Andin Rashica (born September 19, 1990, in Gjilan) is a Kosovan professional basketball coach who is currently the lead assistant coach for Sigal Prishtina.

Coaching career
Rashica started as an assistant coach in 2006 and youth coach in 2009. He was an assistant to Arben Krasniqi and Fikret Shatri at Sigal Prishtina, before moving in 2013 to the KB RTV21, together with Krasniqi. He remained in the KB RTV21 after Krasniqi left and on February 2, 2014, at the age of 23, he was appointed head coach, being the youngest coach in Kosovo to lead a professional club.

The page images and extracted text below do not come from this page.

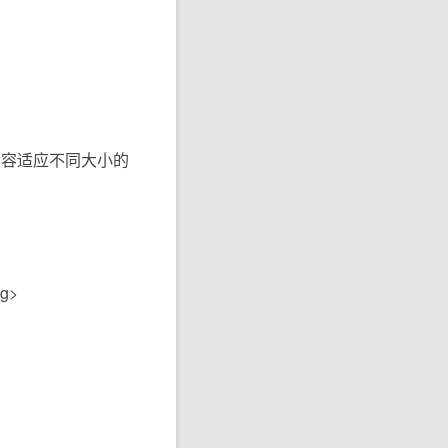
内容适应不同大小的
g>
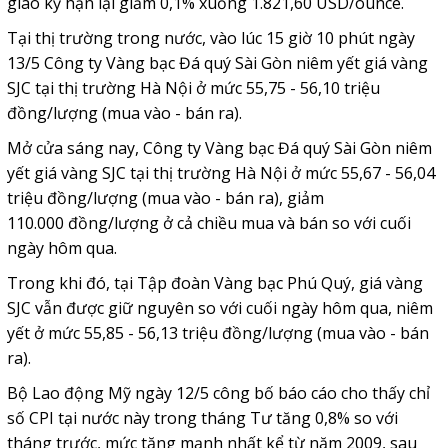
giao kỳ hạn lại giảm 0,1% xuống 1.821,60 USD/ounce.
Tại thị trường trong nước, vào lúc 15 giờ 10 phút ngày
13/5 Công ty Vàng bạc Đá quý Sài Gòn niêm yết giá vàng
SJC tại thị trường Hà Nội ở mức 55,75 - 56,10 triệu
đồng/lượng (mua vào - bán ra).
Mở cửa sáng nay, Công ty Vàng bạc Đá quý Sài Gòn niêm
yết giá vàng SJC tại thị trường Hà Nội ở mức 55,67 - 56,04
triệu đồng/lượng (mua vào - bán ra), giảm
110.000 đồng/lượng ở cả chiều mua và bán so với cuối
ngày hôm qua.
Trong khi đó, tại Tập đoàn Vàng bạc Phú Quý, giá vàng
SJC vẫn được giữ nguyên so với cuối ngày hôm qua, niêm
yết ở mức 55,85 - 56,13 triệu đồng/lượng (mua vào - bán
ra).
Bộ Lao động Mỹ ngày 12/5 công bố báo cáo cho thấy chỉ
số CPI tại nước này trong tháng Tư tăng 0,8% so với
tháng trước, mức tăng mạnh nhất kể từ năm 2009, sau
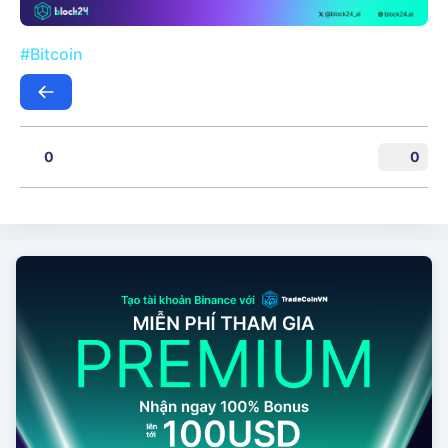
#Bitcoin
0
0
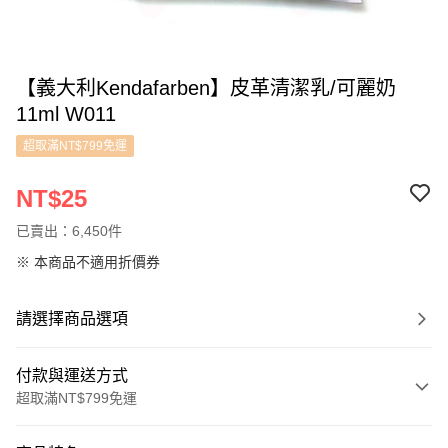
【義大利Kendafarben】皮革清潔乳/可麗奶
11ml W011
超取滿NT$799免運
NT$25
已賣出：6,450件
※ 本商品不適用折價券
請選擇商品選項
付款與運送方式
超取滿NT$799免運
付款方式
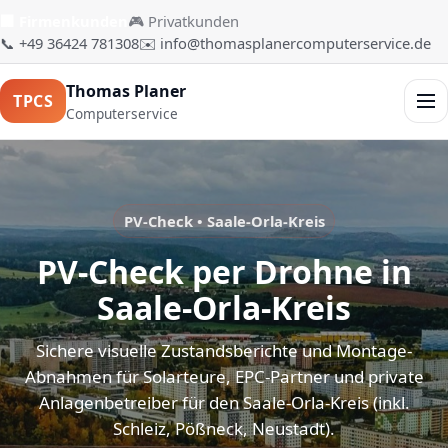
🏢 Firmenkunden
🎮 Privatkunden
📞 +49 36424 781308
✉️ info@thomasplanercomputerservice.de
Thomas Planer
TPCS
Men
Computerservice
PV-Check • Saale-Orla-Kreis
PV-Check per Drohne in
Saale-Orla-Kreis
Sichere visuelle Zustandsberichte und Montage-
Abnahmen für Solarteure, EPC-Partner und private
Anlagenbetreiber für den Saale-Orla-Kreis (inkl.
Schleiz, Pößneck, Neustadt).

He started to focus as a coach and was impressed for a short and successful time at this club, but for some unpublished reasons, RTV21 no longer participates in competitions organized by the Basketball Federation of Kosovo.

On September 2, 2014, Rashica started working as a basketball analyst and sports journalist at RTV21.

After a year break from the job of a basketball coach, Rashica on August 20, 2015 returns to Sigal Prishtina as an assistant coach. During this time, he sometimes takes over the running of the club as a head coach.

On January 11, 2018, he was appointed head coach of Sigal Prishtina. Andin Rashica recently won the first trophy as head coach of Prishtina with all local players. He became the youngest coach in the history of Kosovo basketball, winning the Kosovo Cup only at the age of 27.  
In 2020, Rashica is again appointed head coach of Prishtina, winning the Kosovo Super Cup again with all local players.

National team coaching career
Rashica was also part of the Kosovo national basketball team as an assistant coach from the first qualifying matches of 2016 until January 2020.